First, the target of AST IV was predicted via pharmacophore model matching and molecular docking. Then, enzyme kinetics experiments were conducted in vitro to determine the effect of AST IV on the target protein. Next, AST IV's toxicity was tested on HepG2 cells in vitro, through an insulin resistance model and an NAFLD model, by high-concentration insulin or OA, respectively. To explore the effects of AST IV on insulin resistance and lipid metabolism, we detected the related indexes of glucose and lipid metabolism through commercially available kits. Relevant proteins were also detected by Western blot to provide future direction for study.
Our preliminary results of pharmacophore model matching and molecular docking suggested that AST IV and protein tyrosine phosphatase 1B (PTP1B) can be well-combined through hydrogen bonding. Further, the enzyme kinetics experiment showed that AST IV was an effective and specific inhibitor to PTP1B. We found that the protein level of PTP1B in HepG2 cells was significantly increased after treating with high-concentration insulin or OA. Additionally, the intervention of AST IV significantly increased glucose consumption in an insulin resistance model and reduced the content of triglyceride (TG), total cholesterol (TC), and free fatty acid (FFA) in the NAFLD model. Moreover, the 2-N-(7-nitrobenze-2-oxa-1, 3 diazol-4-yl) (2-NBDG) uptake rate in the NAFLD model was also greatly improved.
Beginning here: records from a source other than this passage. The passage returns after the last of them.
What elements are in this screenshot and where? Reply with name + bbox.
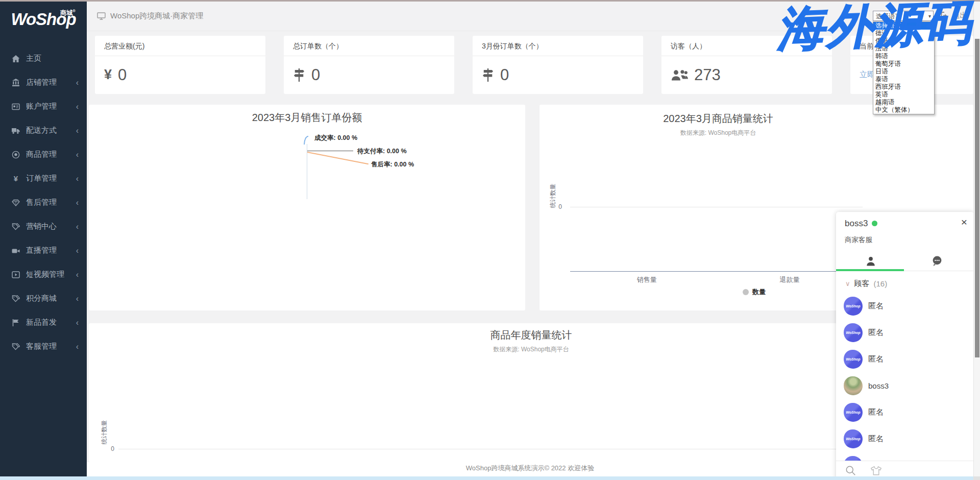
visitor-section-header[interactable]: ∨ 顾客 (16) — [836, 277, 974, 290]
visitor-row[interactable]: WoShop 匿名 — [836, 293, 974, 319]
chevron-left-icon: ‹ — [76, 127, 79, 135]
truck-icon — [11, 127, 20, 135]
users-icon — [671, 69, 688, 81]
sidebar-item-service[interactable]: 客服管理 ‹ — [0, 334, 87, 358]
pie-label-unpaid-rate: 待支付率: 0.00 % — [357, 147, 407, 156]
language-option[interactable]: 日语 — [873, 68, 934, 76]
sidebar-item-label: 订单管理 — [26, 174, 57, 183]
tshirt-icon[interactable] — [870, 466, 882, 476]
sidebar-item-points[interactable]: 积分商城 ‹ — [0, 286, 87, 310]
sidebar-item-label: 直播管理 — [26, 246, 57, 255]
chevron-left-icon: ‹ — [76, 295, 79, 303]
chart-title: 2023年3月销售订单份额 — [89, 111, 525, 125]
account-card-icon — [11, 103, 20, 111]
language-option[interactable]: 中文（繁体） — [873, 106, 934, 114]
stat-value: 273 — [694, 66, 721, 84]
legend-label: 数量 — [752, 287, 766, 297]
language-select-value: 选择语言 — [876, 13, 901, 20]
tab-conversations[interactable] — [922, 253, 952, 269]
signpost-icon — [293, 68, 305, 82]
logout-label: 退出 — [952, 11, 967, 20]
tags-icon — [11, 343, 20, 351]
visitor-row[interactable]: WoShop 匿名 — [836, 346, 974, 372]
visitor-row[interactable]: boss3 — [836, 372, 974, 399]
sidebar-item-orders[interactable]: ¥ 订单管理 ‹ — [0, 166, 87, 190]
chart-subtitle: 数据来源: WoShop电商平台 — [540, 129, 897, 137]
chevron-left-icon: ‹ — [76, 319, 79, 327]
visitor-row[interactable]: WoShop 匿名 — [836, 399, 974, 425]
section-title: 顾客 — [854, 279, 870, 289]
language-option[interactable]: 韩语 — [873, 53, 934, 60]
language-option[interactable]: 越南语 — [873, 99, 934, 106]
visitor-name: 匿名 — [868, 407, 884, 417]
stat-label: 总订单数（个） — [284, 36, 454, 56]
pie-leader-line — [307, 151, 353, 151]
sidebar-nav: 主页 店铺管理 ‹ 账户管理 ‹ 配送方式 ‹ 商品管理 ‹ ¥ 订单管理 ‹ — [0, 46, 87, 358]
tab-visitors[interactable] — [855, 253, 886, 269]
tags-icon — [11, 295, 20, 303]
app-logo[interactable]: 商城® WoShop — [0, 10, 87, 40]
stat-label: 访客（人） — [662, 36, 832, 56]
chat-agent-name: boss3 — [845, 219, 877, 229]
home-icon — [11, 55, 20, 63]
logout-button[interactable]: 退出 — [940, 11, 967, 20]
visitor-name: 匿名 — [868, 434, 884, 444]
sidebar-item-newproduct[interactable]: 新品首发 ‹ — [0, 310, 87, 334]
sidebar-item-live[interactable]: 直播管理 ‹ — [0, 238, 87, 262]
sidebar-item-label: 账户管理 — [26, 102, 57, 111]
language-select[interactable]: 选择语言 ▾ — [873, 11, 934, 21]
chart-legend[interactable]: 数量 — [743, 287, 766, 297]
sidebar-item-shortvideo[interactable]: 短视频管理 ‹ — [0, 262, 87, 286]
sidebar-item-marketing[interactable]: 营销中心 ‹ — [0, 214, 87, 238]
tags-icon — [11, 223, 20, 231]
stat-value: 0 — [311, 66, 320, 84]
chevron-left-icon: ‹ — [76, 271, 79, 279]
avatar: WoShop — [844, 297, 863, 316]
chevron-down-icon: ∨ — [845, 280, 850, 287]
x-category-sales: 销售量 — [606, 275, 688, 284]
language-option[interactable]: 葡萄牙语 — [873, 60, 934, 68]
avatar: WoShop — [844, 403, 863, 422]
language-option[interactable]: 西班牙语 — [873, 83, 934, 91]
language-option[interactable]: 英语 — [873, 91, 934, 99]
stat-value: 0 — [118, 66, 127, 84]
topbar: WoShop跨境商城·商家管理 — [87, 2, 980, 31]
close-icon[interactable]: × — [961, 217, 967, 227]
language-option[interactable]: 俄语 — [873, 37, 934, 45]
language-option[interactable]: 法语 — [873, 45, 934, 53]
sidebar-item-aftersale[interactable]: 售后管理 ‹ — [0, 190, 87, 214]
bank-icon — [11, 79, 20, 87]
avatar: WoShop — [844, 323, 863, 342]
visitor-row[interactable]: WoShop 匿名 — [836, 425, 974, 452]
sidebar-item-shop[interactable]: 店铺管理 ‹ — [0, 70, 87, 94]
goods-ball-icon — [11, 151, 20, 159]
stat-card-month-orders: 3月份订单数（个） 0 — [473, 36, 643, 94]
sidebar-item-goods[interactable]: 商品管理 ‹ — [0, 142, 87, 166]
y-axis-tick: 0 — [104, 445, 114, 452]
active-tab-indicator — [836, 269, 904, 271]
online-status-dot — [872, 221, 877, 226]
stat-label: 总营业额(元) — [95, 36, 265, 56]
sidebar-item-home[interactable]: 主页 — [0, 46, 87, 70]
y-axis-tick: 0 — [552, 203, 562, 210]
visitor-name: 匿名 — [868, 301, 884, 311]
search-icon[interactable] — [845, 465, 856, 476]
chevron-left-icon: ‹ — [76, 199, 79, 207]
visitor-row[interactable]: WoShop 匿名 — [836, 319, 974, 346]
registered-mark: ® — [72, 9, 76, 13]
pie-slice-line-blue — [304, 136, 308, 145]
stat-card-revenue: 总营业额(元) ¥ 0 — [95, 36, 265, 94]
language-option[interactable]: 德语 — [873, 30, 934, 37]
scrollbar-thumb[interactable] — [975, 39, 979, 357]
yen-icon: ¥ — [11, 175, 20, 183]
sidebar-item-delivery[interactable]: 配送方式 ‹ — [0, 118, 87, 142]
sidebar-item-label: 客服管理 — [26, 342, 57, 351]
chevron-left-icon: ‹ — [76, 151, 79, 159]
sidebar-item-label: 配送方式 — [26, 126, 57, 135]
sidebar-item-account[interactable]: 账户管理 ‹ — [0, 94, 87, 118]
vertical-scrollbar[interactable] — [973, 2, 980, 476]
horizontal-scrollbar[interactable] — [0, 476, 973, 480]
language-option[interactable]: 选择语言 — [873, 22, 934, 30]
language-option[interactable]: 泰语 — [873, 76, 934, 83]
chevron-left-icon: ‹ — [76, 175, 79, 183]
These results validated the effects of AST IV on improving insulin resistance and lipid accumulation. Furthermore, Western blot results illustrated that AST IV suppressed PTP1B and increased levels of phosphorylated insulin receptor (p-IR) and phosphorylated insulin receptor substrate-1 (p-IRS-1) in insulin-resistant HepG2 cells, while also decreasing protein levels of PTP1B and sterol element regulatory binding protein-1c (SREBP-1c) in the NAFLD model.
This study demonstrated that AST IV inhibited PTP1B and effectively improved insulin resistance in insulin-resistant HepG2 cells and triglyceride accumulation in OA-treated HepG2 cells.
黄芪甲苷(AST IV)是黄芪(膜荚黄芪)的活性成分,可调节脂质和碳水化合物代谢,改善胰岛素抵抗。在这项研究中,我们研究了 AST IV 对高浓度胰岛素或油酸(OA)诱导的 HepG2 细胞胰岛素抵抗和非酒精性脂肪性肝病(NAFLD)模型的影响,以及相关的调节标记物。
首先,通过药效团模型匹配和分子对接预测 AST IV 的靶标。然后,通过体外酶动力学实验确定 AST IV 对靶蛋白的作用。接下来,通过高浓度胰岛素或 OA 分别在胰岛素抵抗模型和 NAFLD 模型中检测 AST IV 在 HepG2 细胞中的毒性。为了探讨 AST IV 对胰岛素抵抗和脂质代谢的影响,我们通过商业试剂盒检测了葡萄糖和脂质代谢的相关指标。还通过 Western blot 检测了相关蛋白,为进一步研究提供了方向。
药效团模型匹配和分子对接的初步结果表明,AST IV 和蛋白酪氨酸磷酸酶 1B(PTP1B)可以通过氢键很好地结合。此外,酶动力学实验表明 AST IV 是 PTP1B 的有效和特异性抑制剂。我们发现,用高浓度胰岛素或 OA 处理后 HepG2 细胞中 PTP1B 的蛋白水平显著增加。此外,AST IV 的干预显著增加了胰岛素抵抗模型中的葡萄糖消耗,并降低了 NAFLD 模型中的甘油三酯(TG)、总胆固醇(TC)和游离脂肪酸(FFA)含量。此外,NAFLD 模型中的 2-N-(7-硝基苯并-2-氧代-1,3-二唑-4-基)(2-NBDG)摄取率也大大提高。这些结果验证了 AST IV 改善胰岛素抵抗和脂质堆积的作用。此外,Western blot 结果表明,AST IV 抑制了 PTP1B,增加了胰岛素抵抗 HepG2 细胞中磷酸化胰岛素受体(p-IR)和磷酸化胰岛素受体底物-1(p-IRS-1)的水平,同时降低了 NAFLD 模型中 PTP1B 和固醇元件调节结合蛋白-1c(SREBP-1c)的蛋白水平。
本研究表明,AST IV 抑制了 PTP1B,有效改善了胰岛素抵抗 HepG2 细胞中的胰岛素抵抗和 OA 处理的 HepG2 细胞中的甘油三酯堆积。